[[ Dataset excerpts open ]]
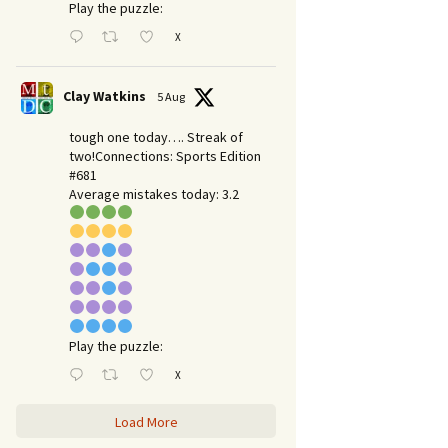
Play the puzzle:
X
Clay Watkins
5 Aug
tough one today…. Streak of
two!Connections: Sports Edition
#681
Average mistakes today: 3.2
Play the puzzle:
X
Load More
[[ Dataset excerpts closed ]]
## Problem
Only the text of the entries above is to be given again, exactly, with the pictures left out.

## Response
Play the puzzle:
X
Clay Watkins
5 Aug
tough one today…. Streak of
two!Connections: Sports Edition
#681
Average mistakes today: 3.2
Play the puzzle:
X
Load More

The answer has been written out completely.